He offers a respectful nod to Michael Connelly – to LA crime writing what George Pelecanos is to Washington, or The Wire's David Simon to Baltimore. “I like Michael Connelly a lot, but I don’t write police stories. He does. He knows those kind of cops, he’s been a crime journalist, he has the chops to do that kinda thing. I do the opposite. I’ve spent a lot of time with people who’ve been behind bars.”
For them to take him seriously, Gattis must study and know the defined but evolving culture of the LA crime fraternity inside out. Firstly, the visual: “The days of people buttoning only the top buttons of their flannels is gone… the days of people wearing handkerchiefs out of their pockets has gone. I mean, Hollywood never got the memo, they’re still making dumb movies like that, but it doesn’t exist anymore, not in serious criminal circles.”
Then secondly, the interpersonal: “Trying to catch the word choice, the sentence structure, the rhythm, the clauses… on top of that I would say, listening with my eyes… watching the language of gesture. The more and more time I spend with folks who have been gang affiliated and have lived in that world, there’s what they say, and what they communicate”
An example straight off the page: a climactic moment in Safe centres around a verbal sparring session between two gang captains, both as hard and impenetrable as diamond after years of intense pressure and heat on the South Central streets. Blanco’s name derives from the hue of his knuckles while gripping a bat. Rooster communicates orders in sign language, so his criminal instructions evaporate unrecorded into the ether. Although both are somewhere in their 30s, they're old men in gangster years. While others play chequers against the situations life throws at them, these guys play chess. Instead of pulling guns, Rooster simply asks Blanco:
“So what’s going on with you, big man?”
Rooster’s tone adds all kinds of questions for Blanco. Like, what the fuck were you thinking? Were you feeling bored, or what? Why even do this?
But Blanco only answers the actual question: “This and that.”
So, does this moment originate from a true-life tale gathered through Gattis’s research? “I can neither confirm or deny that,” he answers, with a hearty laugh. “A lot of the fun I’ve had in being connected to the folks who’ve really been through it, is I can pose ‘what ifs’. But in a lot of ways it also comes from having been a spectator, in rooms with folks who have some very real power, just watching how people interact with them.”
One example stands out: “One of the most fascinating experiences I’ve ever had, I ended up going to dinner with a guy I’d heard some pretty crazy stories about. And I was genuinely worried for my safety, going to that meeting. I happened to be going with someone who I knew very, very well and had been spending time with for a couple of years. We sat down at this meeting and this person that I was told to be scared of, basically didn’t say a word, basically had his head bowed and poured beer for [Gattis’s friend] all night, and that made me realise a number of things… this [friend] was far bigger than he had ever let on.”

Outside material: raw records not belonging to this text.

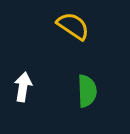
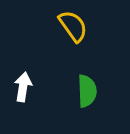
yellow semicircle: rotated 20 degrees clockwise
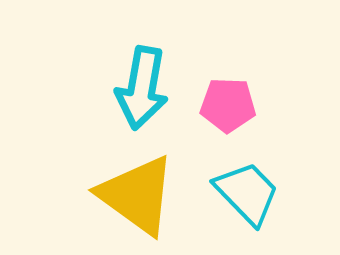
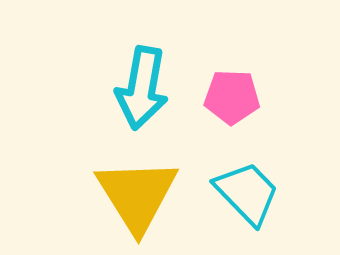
pink pentagon: moved 4 px right, 8 px up
yellow triangle: rotated 22 degrees clockwise
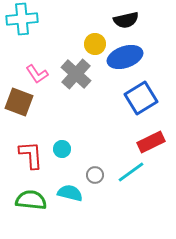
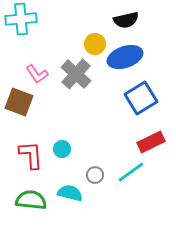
cyan cross: moved 1 px left
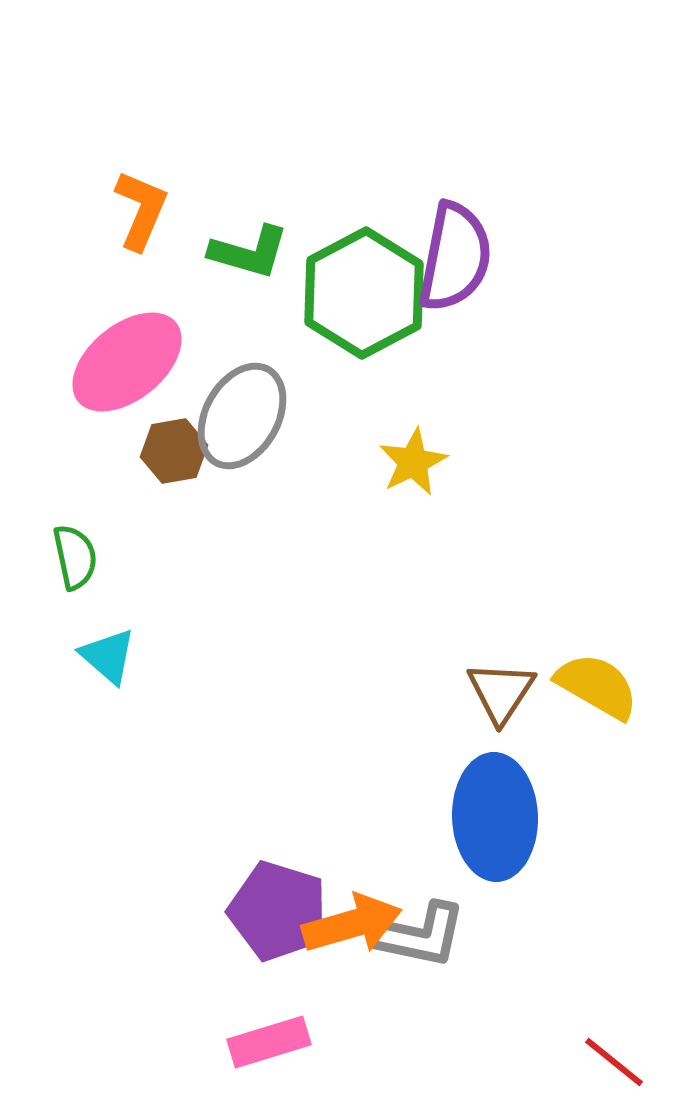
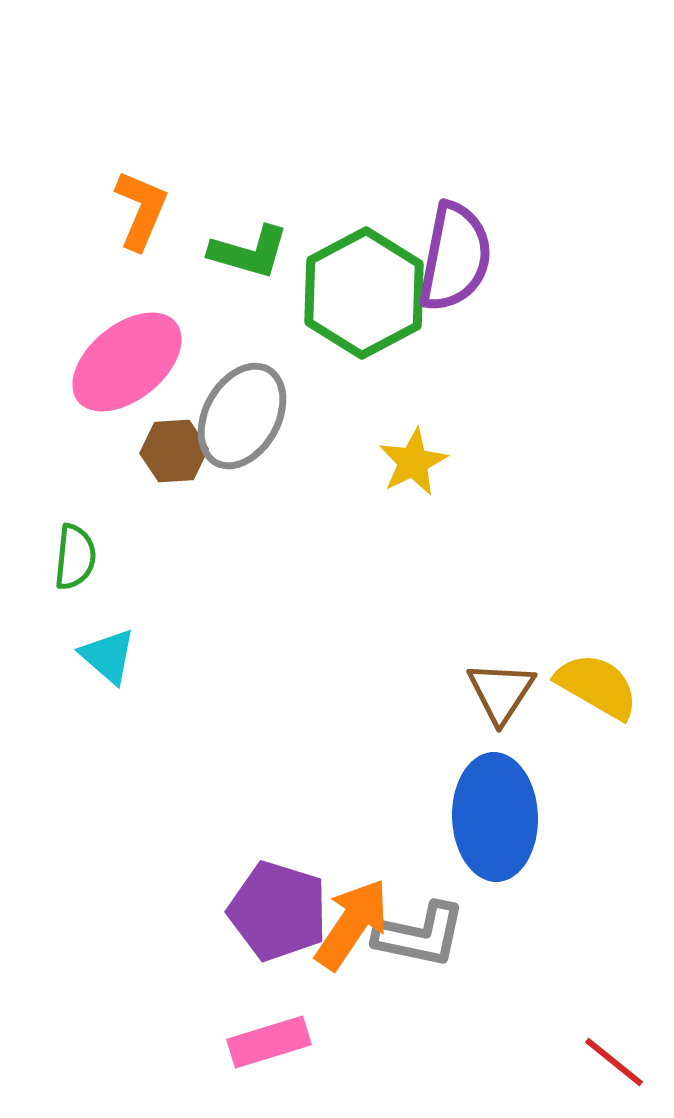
brown hexagon: rotated 6 degrees clockwise
green semicircle: rotated 18 degrees clockwise
orange arrow: rotated 40 degrees counterclockwise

Even with this level of access, it is a difficult and delicate process to tell the history or adopt the voice of a culture and ethnicity other than your own. Well known novelists have publically shied away of late, and years back, when London-based journalist William Shaw was researching his exceptional book Westsiders – the story of aspiring South Central rappers caught between the streets and the corporate music machine – he mentioned this work in a bar to an African American acquaintance, born and raised in South Central. The mood instantly turns: “What the fuck do you know about South Central?... You don’t know a single thing about it.” So, how does someone termed ‘a white-boy fiction writer from Colorado’ by those ex-gangbangers he interviews, gain permission to tell their stories?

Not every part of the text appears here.